** Provided information follows **

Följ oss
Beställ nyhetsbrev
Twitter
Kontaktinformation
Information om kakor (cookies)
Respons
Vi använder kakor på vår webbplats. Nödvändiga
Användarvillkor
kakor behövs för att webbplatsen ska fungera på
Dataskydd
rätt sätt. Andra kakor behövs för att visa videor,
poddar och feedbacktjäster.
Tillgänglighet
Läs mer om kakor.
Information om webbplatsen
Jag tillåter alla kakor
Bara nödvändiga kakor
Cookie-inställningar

** End of Provided information **
** Provided information follows **

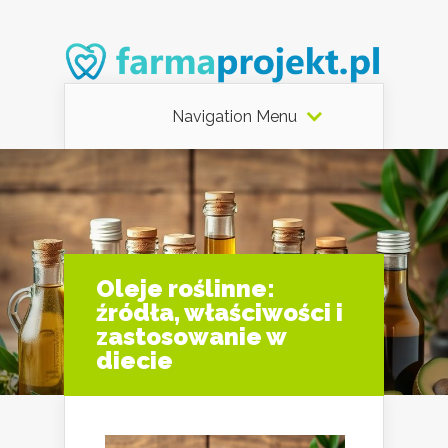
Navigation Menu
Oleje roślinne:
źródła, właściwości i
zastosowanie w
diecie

** End of Provided information **

** To do **
The answer must be a single number: the count of lines in the entries above that contain "behövs".

** Solution to the problem **
2